◆ **Input**
>>>

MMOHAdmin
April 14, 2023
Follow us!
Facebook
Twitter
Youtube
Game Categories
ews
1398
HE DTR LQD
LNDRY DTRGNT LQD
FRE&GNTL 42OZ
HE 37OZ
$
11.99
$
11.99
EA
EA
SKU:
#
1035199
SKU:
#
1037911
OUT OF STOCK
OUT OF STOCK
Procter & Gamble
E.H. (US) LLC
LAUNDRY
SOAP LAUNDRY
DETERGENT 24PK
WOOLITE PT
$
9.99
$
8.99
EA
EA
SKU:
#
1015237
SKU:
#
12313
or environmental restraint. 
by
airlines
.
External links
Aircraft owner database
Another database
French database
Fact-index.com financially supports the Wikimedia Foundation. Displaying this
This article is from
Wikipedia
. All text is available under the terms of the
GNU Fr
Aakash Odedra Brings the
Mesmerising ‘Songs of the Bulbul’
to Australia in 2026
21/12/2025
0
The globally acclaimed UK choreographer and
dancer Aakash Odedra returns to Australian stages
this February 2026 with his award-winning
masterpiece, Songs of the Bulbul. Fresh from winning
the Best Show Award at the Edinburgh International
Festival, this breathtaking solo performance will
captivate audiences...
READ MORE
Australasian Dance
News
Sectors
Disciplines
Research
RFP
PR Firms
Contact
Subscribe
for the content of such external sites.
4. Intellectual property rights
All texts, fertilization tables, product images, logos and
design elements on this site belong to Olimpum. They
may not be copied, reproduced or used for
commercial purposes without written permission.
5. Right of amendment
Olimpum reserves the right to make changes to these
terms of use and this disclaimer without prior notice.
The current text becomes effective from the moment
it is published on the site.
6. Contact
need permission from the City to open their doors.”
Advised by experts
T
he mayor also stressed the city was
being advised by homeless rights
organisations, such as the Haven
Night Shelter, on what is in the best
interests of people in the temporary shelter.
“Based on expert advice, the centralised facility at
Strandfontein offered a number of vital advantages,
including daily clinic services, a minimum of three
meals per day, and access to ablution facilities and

<<<
>>>

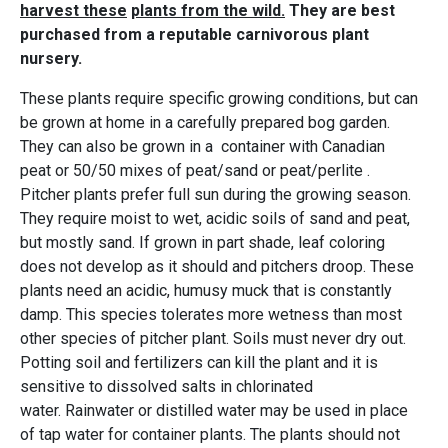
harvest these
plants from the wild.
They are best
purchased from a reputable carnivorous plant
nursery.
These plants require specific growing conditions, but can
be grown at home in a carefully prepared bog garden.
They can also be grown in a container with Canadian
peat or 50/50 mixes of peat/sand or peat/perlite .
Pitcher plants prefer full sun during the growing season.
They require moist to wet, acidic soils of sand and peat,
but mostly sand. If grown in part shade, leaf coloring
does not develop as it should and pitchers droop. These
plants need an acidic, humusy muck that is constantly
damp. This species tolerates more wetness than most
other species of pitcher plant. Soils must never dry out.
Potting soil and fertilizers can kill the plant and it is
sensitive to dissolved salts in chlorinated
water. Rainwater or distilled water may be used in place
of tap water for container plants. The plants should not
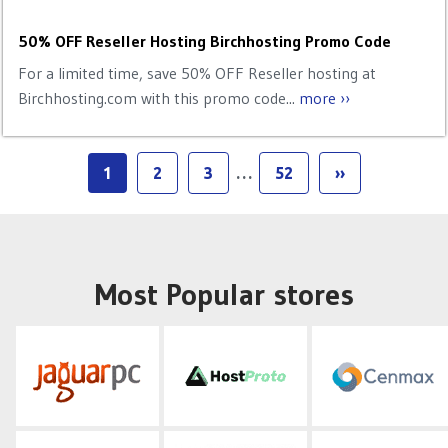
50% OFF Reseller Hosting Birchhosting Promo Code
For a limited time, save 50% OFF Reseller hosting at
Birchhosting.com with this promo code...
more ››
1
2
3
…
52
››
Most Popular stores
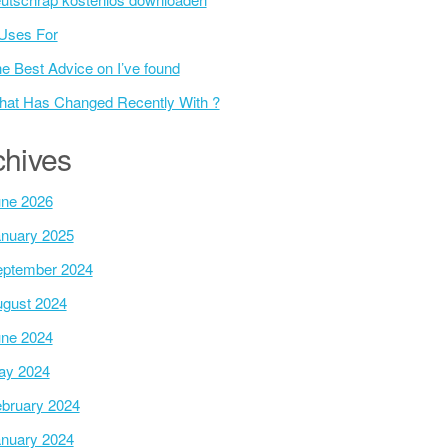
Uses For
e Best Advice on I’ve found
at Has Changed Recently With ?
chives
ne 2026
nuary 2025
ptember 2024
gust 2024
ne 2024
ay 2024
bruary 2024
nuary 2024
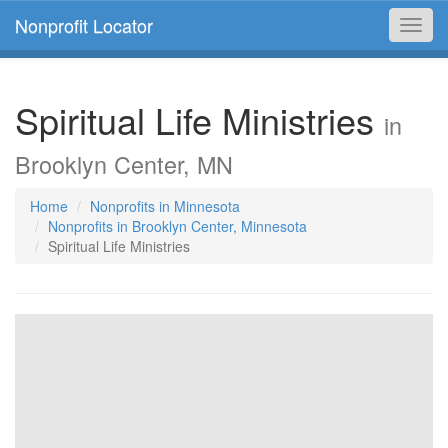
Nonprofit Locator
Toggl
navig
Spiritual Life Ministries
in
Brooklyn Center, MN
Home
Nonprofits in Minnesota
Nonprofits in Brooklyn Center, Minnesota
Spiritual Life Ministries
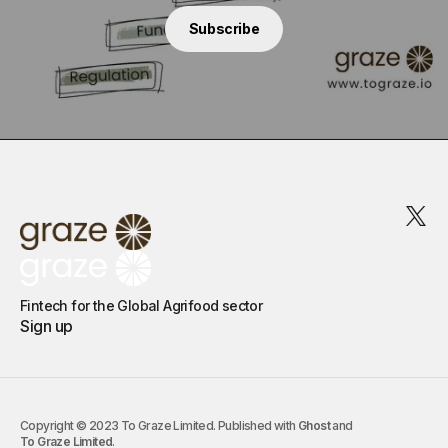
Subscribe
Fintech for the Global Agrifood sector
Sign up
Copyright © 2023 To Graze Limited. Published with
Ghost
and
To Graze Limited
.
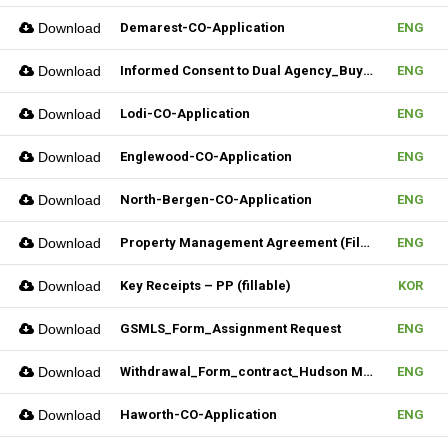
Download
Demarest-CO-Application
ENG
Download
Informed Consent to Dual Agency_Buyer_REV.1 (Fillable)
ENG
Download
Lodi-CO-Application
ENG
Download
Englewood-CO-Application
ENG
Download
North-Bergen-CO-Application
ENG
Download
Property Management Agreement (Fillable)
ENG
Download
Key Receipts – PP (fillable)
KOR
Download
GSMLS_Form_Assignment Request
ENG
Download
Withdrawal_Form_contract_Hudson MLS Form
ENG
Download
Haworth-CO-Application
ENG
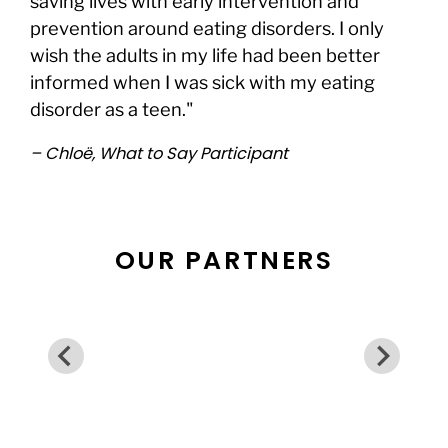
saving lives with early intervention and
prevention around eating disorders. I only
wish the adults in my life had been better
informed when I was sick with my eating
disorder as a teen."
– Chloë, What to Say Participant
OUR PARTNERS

<<<
>>>

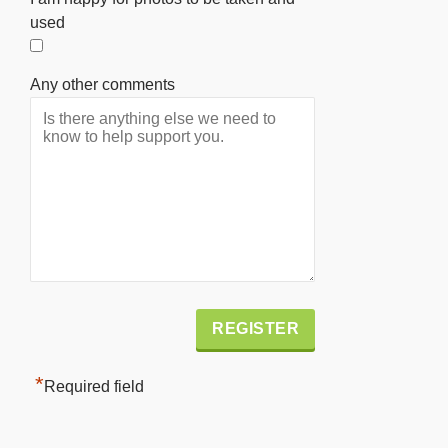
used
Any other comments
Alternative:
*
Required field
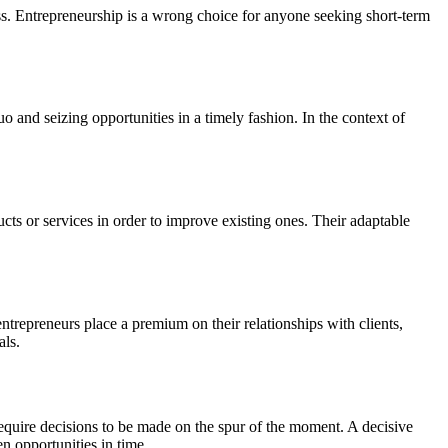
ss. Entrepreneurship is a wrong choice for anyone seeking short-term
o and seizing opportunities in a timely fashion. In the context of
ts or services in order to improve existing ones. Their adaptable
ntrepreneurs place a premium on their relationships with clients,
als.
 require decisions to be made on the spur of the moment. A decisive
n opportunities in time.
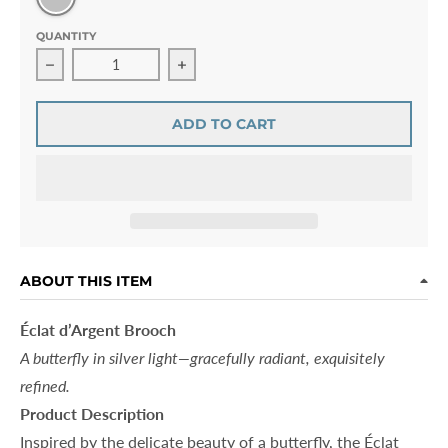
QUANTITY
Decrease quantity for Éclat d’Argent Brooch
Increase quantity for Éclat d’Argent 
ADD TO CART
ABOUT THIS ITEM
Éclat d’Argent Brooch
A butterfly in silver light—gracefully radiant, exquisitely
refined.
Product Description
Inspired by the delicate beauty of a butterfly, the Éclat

<<<

◆ **Exercise brief**
Search the entries for the word "Bulbul", then copy every line in which it is found.

◆ **Exercise result**
Mesmerising ‘Songs of the Bulbul’
masterpiece, Songs of the Bulbul. Fresh from winning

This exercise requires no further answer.